🤖 AI Summary
Progress in human-to-robot dynamic dexterous handover is hindered by the scarcity of high-quality, real-world datasets: existing data primarily target static grasping or synthetic motions, failing to capture the kinematic and dynamic characteristics of natural dexterous hand movements. To address this, we introduce DexH2R—the first comprehensive benchmark specifically designed for real-world human-to-robot handover.

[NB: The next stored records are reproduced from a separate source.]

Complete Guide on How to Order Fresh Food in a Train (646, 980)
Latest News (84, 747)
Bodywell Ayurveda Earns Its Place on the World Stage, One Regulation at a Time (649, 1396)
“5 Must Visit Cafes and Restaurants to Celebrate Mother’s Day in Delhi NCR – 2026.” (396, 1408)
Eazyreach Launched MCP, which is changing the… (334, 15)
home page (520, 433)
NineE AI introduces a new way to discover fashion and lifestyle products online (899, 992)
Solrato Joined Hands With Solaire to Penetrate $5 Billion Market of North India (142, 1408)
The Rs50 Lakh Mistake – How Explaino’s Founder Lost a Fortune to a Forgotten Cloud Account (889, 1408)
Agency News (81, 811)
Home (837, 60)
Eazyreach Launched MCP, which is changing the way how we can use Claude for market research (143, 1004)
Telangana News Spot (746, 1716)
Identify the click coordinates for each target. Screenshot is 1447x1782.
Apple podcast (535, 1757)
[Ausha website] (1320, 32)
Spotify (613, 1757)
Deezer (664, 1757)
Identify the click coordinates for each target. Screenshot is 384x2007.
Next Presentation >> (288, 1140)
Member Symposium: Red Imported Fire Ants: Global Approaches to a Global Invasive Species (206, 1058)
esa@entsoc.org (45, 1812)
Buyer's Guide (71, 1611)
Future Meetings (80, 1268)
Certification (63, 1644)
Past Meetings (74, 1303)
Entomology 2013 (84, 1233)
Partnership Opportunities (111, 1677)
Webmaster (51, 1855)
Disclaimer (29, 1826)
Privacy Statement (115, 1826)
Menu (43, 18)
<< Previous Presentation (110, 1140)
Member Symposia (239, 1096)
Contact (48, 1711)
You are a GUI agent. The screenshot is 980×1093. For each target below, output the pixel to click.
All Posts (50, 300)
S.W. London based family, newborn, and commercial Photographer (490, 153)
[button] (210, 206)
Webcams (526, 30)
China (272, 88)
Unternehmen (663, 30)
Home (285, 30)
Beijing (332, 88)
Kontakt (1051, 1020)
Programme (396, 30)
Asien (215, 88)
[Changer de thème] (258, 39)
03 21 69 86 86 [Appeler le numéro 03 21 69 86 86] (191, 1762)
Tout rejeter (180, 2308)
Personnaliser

DexH2R features teleoperated recordings of diverse objects, dynamic interactions, and multimodal sensing (vision + proprioception). The benchmark encompasses dynamic grasp policy learning, standardized evaluation across multiple methods, and diffusion-model-driven policy optimization. Extensive experiments validate state-of-the-art approaches on DexH2R, and we propose DynamicGrasp—a novel method that significantly improves policy robustness and reproducibility in dynamic handover tasks. DexH2R establishes foundational data and evaluation infrastructure to advance research in dexterous robotic handover.
📝 Abstract
Handover between a human and a dexterous robotic hand is a fundamental yet challenging task in human-robot collaboration. It requires handling dynamic environments and a wide variety of objects and demands robust and adaptive grasping strategies. However, progress in developing effective dynamic dexterous grasping methods is limited by the absence of high-quality, real-world human-to-robot handover datasets. Existing datasets primarily focus on grasping static objects or rely on synthesized handover motions, which differ significantly from real-world robot motion patterns, creating a substantial gap in applicability. In this paper, we introduce DexH2R, a comprehensive real-world dataset for human-to-robot handovers, built on a dexterous robotic hand. Our dataset captures a diverse range of interactive objects, dynamic motion patterns, rich visual sensor data, and detailed annotations. Additionally, to ensure natural and human-like dexterous motions, we utilize teleoperation for data collection, enabling the robot's movements to align with human behaviors and habits, which is a crucial characteristic for intelligent humanoid robots. Furthermore, we propose an effective solution, DynamicGrasp, for human-to-robot handover and evaluate various state-of-the-art approaches, including auto-regressive models and diffusion policy methods, providing a thorough comparison and analysis. We believe our benchmark will drive advancements in human-to-robot handover research by offering a high-quality dataset, effective solutions, and comprehensive evaluation metrics.